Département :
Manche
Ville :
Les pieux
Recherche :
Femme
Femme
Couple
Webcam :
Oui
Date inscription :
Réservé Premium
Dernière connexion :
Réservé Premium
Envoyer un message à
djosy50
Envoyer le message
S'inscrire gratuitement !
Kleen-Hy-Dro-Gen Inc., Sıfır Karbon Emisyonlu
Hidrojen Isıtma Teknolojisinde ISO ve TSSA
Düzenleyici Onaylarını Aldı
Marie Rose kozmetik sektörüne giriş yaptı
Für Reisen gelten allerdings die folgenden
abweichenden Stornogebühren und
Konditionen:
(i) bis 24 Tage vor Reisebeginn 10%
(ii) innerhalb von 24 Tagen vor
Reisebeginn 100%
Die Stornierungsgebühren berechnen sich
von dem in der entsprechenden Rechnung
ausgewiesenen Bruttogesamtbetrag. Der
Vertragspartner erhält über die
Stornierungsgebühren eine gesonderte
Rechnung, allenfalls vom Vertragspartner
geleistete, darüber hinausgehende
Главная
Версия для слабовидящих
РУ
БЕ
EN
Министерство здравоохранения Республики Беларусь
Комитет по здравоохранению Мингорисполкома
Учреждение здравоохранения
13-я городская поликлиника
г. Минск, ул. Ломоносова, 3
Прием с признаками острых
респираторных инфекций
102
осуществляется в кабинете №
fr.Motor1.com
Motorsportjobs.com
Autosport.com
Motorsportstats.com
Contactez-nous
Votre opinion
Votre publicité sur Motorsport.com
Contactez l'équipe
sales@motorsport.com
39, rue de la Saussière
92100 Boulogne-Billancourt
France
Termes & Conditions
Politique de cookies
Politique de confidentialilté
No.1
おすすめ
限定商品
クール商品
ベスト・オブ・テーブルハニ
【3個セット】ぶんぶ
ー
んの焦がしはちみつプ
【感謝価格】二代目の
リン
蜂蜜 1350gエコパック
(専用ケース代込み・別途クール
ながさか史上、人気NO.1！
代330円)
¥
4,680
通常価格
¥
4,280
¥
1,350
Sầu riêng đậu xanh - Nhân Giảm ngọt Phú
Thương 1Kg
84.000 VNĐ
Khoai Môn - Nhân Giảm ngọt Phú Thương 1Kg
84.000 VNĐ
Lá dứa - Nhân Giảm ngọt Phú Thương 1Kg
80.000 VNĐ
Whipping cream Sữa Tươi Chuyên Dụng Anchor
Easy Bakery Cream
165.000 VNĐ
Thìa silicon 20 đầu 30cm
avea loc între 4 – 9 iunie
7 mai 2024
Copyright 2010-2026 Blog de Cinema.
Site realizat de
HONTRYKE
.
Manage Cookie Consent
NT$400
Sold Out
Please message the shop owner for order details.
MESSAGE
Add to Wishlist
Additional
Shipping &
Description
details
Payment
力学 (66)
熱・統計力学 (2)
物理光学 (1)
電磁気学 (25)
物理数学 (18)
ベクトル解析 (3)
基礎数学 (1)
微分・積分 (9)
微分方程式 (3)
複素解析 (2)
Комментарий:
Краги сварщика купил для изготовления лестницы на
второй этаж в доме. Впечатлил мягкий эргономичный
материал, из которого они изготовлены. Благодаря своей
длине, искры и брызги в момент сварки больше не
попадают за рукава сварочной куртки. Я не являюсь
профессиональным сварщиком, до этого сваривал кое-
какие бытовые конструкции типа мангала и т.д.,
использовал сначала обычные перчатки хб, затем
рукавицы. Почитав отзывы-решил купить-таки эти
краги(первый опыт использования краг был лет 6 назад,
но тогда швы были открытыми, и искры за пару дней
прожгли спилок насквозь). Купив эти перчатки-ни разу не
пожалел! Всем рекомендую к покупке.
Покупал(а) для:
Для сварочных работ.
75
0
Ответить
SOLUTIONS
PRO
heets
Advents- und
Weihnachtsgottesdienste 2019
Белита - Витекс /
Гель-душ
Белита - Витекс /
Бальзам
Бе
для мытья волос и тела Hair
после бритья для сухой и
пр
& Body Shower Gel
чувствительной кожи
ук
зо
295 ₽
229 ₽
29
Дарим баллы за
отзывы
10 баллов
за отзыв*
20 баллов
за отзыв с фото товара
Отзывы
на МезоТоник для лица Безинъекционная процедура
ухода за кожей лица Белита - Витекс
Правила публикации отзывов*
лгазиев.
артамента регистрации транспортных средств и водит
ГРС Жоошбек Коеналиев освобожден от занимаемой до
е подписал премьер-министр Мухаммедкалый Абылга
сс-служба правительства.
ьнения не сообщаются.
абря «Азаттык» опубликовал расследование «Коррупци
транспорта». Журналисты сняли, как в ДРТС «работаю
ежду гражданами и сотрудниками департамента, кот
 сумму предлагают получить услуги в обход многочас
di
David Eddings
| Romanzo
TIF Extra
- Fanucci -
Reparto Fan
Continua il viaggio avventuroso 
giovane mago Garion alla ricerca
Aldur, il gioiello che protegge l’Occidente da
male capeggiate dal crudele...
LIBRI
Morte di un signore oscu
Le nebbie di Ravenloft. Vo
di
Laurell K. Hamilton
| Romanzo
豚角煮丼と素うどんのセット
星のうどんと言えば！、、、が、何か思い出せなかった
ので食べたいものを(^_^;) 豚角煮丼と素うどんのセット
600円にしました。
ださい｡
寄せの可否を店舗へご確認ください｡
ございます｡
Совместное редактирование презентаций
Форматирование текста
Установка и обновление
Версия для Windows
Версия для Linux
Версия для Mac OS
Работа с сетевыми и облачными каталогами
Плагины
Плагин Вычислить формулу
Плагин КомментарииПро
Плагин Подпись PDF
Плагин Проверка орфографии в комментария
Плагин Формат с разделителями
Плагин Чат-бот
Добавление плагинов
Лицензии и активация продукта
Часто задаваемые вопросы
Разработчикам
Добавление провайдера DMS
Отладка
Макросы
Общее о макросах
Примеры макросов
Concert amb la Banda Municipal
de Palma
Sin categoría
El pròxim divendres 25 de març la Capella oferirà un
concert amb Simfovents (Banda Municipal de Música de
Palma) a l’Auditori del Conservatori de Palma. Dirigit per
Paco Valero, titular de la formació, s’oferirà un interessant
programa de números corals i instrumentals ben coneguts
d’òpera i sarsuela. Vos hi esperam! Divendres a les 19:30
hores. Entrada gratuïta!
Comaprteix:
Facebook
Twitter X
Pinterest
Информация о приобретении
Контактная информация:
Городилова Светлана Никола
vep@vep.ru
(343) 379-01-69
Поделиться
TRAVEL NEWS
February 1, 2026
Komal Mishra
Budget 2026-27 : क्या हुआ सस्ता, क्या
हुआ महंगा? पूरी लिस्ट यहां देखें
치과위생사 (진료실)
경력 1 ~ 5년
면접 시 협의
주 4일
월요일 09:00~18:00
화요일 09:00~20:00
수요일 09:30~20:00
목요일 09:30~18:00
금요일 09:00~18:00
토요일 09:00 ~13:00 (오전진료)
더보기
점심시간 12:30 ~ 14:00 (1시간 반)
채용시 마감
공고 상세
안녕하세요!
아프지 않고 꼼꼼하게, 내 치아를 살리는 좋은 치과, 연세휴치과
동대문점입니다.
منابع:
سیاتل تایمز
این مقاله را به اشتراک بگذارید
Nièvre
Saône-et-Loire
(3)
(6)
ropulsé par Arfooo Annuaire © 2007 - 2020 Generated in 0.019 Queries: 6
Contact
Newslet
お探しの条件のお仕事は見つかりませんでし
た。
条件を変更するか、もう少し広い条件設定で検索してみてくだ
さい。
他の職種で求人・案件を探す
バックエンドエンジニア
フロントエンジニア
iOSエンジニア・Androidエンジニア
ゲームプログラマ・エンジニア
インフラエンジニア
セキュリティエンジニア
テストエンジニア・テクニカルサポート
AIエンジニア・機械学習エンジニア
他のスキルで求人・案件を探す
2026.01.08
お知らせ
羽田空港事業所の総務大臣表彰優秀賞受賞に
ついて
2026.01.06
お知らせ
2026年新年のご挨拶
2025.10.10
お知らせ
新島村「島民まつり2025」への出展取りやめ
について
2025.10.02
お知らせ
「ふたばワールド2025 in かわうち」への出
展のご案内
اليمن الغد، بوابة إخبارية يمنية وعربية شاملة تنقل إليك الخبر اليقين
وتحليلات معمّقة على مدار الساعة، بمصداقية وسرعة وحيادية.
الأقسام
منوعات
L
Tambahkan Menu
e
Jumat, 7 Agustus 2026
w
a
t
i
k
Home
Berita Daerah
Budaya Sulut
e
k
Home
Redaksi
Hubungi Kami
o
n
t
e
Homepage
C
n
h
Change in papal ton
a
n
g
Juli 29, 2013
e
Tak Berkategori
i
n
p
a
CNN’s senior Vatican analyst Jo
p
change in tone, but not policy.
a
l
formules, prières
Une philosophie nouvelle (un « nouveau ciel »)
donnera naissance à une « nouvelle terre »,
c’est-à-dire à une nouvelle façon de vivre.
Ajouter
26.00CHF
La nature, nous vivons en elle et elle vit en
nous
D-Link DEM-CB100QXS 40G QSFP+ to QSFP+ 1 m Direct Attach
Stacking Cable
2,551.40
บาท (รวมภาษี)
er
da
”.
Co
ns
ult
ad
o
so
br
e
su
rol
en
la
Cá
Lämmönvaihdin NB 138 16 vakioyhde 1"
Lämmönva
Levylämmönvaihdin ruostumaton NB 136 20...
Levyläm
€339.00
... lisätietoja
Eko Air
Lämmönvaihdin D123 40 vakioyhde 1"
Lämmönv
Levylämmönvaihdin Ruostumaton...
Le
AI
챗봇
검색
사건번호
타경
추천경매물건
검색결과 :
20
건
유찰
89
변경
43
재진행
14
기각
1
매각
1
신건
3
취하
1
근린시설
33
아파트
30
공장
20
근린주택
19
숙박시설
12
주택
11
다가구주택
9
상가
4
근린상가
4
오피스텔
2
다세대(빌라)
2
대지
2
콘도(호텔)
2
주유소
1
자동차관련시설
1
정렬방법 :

===

◆ YOUR GOAL
Note how many lines of the listing above contain the string "Thương", and give that number with nothing added.

◆ REPLY TO THE EXERCISE
3